Among the 1028 regulated nuclear contigs in P. seriata, 441 match the 788 protein sequences in P. multistriata. Out of those, 23 are regulated in P. seriata exposed to grazers, and in P. multistriata under phosphate limitation, while nine are also differentially expressed under pCO2 elevation. Thus, nine genes are differentially regulated in all three DA-inducing conditions, eight of which are upregulated and one downregulated (Additional file 1: Figure S2; Additional file 3: Tables S3 and S4).

Discussion

Diatom response to grazers

We report here > 1000 genes differentially regulated in Pseudo-nitzschia as a response to copepod grazers while no differential gene expression was detected in Fragilariopsis under the same conditions. The two phylogenetically closely related phytoplankton species have therefore evolved different response strategies to threats from grazers. The lack of response in gene expression levels in Fragilariopsis indicates that in this taxon, protection against grazing might have evolved as a constitutive resistance mechanism, a trait that is always present. Hence, the results indicate that Fragilariopsis has not developed a sensory system to detect the predator cues from C. finmarchicus in the way shown here for Pseudo-nitzschia and for Skeletonema [14]. Fragilariopsis species are known to be fast growing and able to adapt to various types of habitat, and they successfully prevail in polar regions, both in the pelagic and in sea ice, as well as being globally distributed [29, 30]. A thick silica frustule as in Fragilariopsis, opposed to a thinner frustule in Pseudo-nitzschia, can provide mechanical protection—an armor that the copepod either cannot break or, if consumed, may pass undamaged through the gut [31]. The lack of response at the gene expression level does not indicate grazer defense to be an inducible trait, but does not exclude that other Fragilariopsis species may modify frustule thickness on demand. Inducible defenses in diatoms triggered by presence of copepods are still scarcely studied. To date this trait has been documented only in Skeletonema and Pseudo-nitzschia. We compared our results with the available data demonstrating gene expression in Skeletonema as a response to the same grazer species, C. finmarchicus, at two time points [14, 31]. There are only 34 (time point 1) and 55 (time point 2) matches with the contigs from our Pseudo-nitzschia datasets, thus highlighting the genetic differences in the defense traits of the two diatoms (chain length versus toxin production). However, 13 of the genes are upregulated in Pseudo-nitzschia and Skeletonema at both time points. This strongly suggests those genes to be candidates for common grazer responses in diatoms.

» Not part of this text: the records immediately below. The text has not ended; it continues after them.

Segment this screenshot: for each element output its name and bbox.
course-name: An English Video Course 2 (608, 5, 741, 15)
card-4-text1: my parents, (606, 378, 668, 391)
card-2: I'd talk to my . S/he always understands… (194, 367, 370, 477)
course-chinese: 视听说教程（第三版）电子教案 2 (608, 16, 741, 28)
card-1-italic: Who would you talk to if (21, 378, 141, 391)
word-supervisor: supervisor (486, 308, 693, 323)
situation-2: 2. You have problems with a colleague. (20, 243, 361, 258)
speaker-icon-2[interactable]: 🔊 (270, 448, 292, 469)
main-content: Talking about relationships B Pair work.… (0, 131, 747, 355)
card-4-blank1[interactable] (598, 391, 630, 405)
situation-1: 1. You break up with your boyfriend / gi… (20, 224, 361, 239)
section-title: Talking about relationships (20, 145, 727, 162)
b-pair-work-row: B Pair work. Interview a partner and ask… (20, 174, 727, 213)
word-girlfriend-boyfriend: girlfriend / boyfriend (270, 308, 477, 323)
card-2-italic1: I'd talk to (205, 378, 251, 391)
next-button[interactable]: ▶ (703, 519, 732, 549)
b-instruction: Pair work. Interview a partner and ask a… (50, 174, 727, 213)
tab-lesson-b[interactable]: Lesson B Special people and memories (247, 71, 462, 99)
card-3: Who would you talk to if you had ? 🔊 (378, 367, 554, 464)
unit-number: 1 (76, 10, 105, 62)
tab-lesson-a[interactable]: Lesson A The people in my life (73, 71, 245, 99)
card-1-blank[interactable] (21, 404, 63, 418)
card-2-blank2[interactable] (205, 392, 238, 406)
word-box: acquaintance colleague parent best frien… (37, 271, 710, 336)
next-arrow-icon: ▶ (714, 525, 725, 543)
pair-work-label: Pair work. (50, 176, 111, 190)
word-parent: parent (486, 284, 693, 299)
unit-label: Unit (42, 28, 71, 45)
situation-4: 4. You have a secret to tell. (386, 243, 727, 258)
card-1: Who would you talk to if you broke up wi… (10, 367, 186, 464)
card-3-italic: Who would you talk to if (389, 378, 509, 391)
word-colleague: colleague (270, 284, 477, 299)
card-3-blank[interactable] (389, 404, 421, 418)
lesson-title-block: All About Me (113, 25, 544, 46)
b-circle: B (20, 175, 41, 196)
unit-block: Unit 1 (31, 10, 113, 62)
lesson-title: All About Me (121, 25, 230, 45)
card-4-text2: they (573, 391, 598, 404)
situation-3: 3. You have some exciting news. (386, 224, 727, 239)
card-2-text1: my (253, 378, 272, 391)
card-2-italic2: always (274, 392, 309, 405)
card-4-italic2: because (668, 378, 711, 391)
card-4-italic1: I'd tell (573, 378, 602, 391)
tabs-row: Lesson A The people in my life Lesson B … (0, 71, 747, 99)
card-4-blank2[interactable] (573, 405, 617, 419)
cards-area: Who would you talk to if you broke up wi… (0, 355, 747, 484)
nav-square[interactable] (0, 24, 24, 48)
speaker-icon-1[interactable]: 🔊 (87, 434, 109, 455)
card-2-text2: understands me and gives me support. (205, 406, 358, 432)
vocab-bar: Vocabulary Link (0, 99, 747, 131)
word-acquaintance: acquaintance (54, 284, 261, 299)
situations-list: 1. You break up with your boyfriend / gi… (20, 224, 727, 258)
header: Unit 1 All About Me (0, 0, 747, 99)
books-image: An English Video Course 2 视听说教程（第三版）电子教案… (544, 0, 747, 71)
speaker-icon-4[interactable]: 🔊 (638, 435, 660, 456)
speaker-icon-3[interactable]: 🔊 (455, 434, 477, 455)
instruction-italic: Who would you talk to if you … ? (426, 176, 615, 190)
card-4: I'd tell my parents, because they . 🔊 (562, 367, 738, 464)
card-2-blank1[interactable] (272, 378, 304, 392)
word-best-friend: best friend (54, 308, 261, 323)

The response of Pseudo-nitzschia to the predator cues, i.e. the induced DA production, supports previous findings [6,7,8, 10, 32]. The induction of toxins as a response to predator cues implies that DA is an induced defense mechanism. However, the defense role is still speculative as DA-containing cells are ingested by their predators independent of their toxicity. Phycotoxins may, however, be effective after ingestion. Thus, mortality has been detected in copepods after feeding on toxic Pseudo-nitzschia [8], and reduced escape response has been seen in copepods having fed on toxic Pseudo-nitzschia [33]. No cost of DA production is detected in this study in terms of reduction in the growth rate of Pseudo-nitzschia and the same has been seen in [6, 7, 32]. Reduction of growth rate correlated, however, with high DA production in [8]. One of the prerequisites for inducible defenses is that they save the organism energy, but reports of costs in relation to induced defense are few and this aspect needs further attention. High costs of plasticity may over time be eradicated by evolution [34, 35] and low costs (e.g. minor reduction in growth rate) can go undetected in laboratory experiments where factors such as nutrients and energy (light) are not limited [36]. Small differences may not be statistically significant but may have a strong ecological impact when scaled up to natural populations [37]. Consequently, growth as a physiological and metabolic prime parameter to estimate cost and the physiological status of the cells, might not be a sufficient way to detect the metabolic investment of unicellular organisms. Regulation of genes in the category cell growth and death were upregulated, indicating that the Pseudo-nitzschia cells are forced to relocate energy, possibly because of the allocation costs of the DA production. Cellular regulative processes and changes in metabolic pathways mirror metabolic costs in terms of energy equivalents such as consumption of ATP and NADPH. These are for example needed for the synthesis of new enzymes and metabolites. Various genes of the KEGG and KOG categories might be involved in costs of production of amino acids and carbohydrate metabolism that are essential for all protein biosynthesis, such as the provision of glucose for cellular respiration.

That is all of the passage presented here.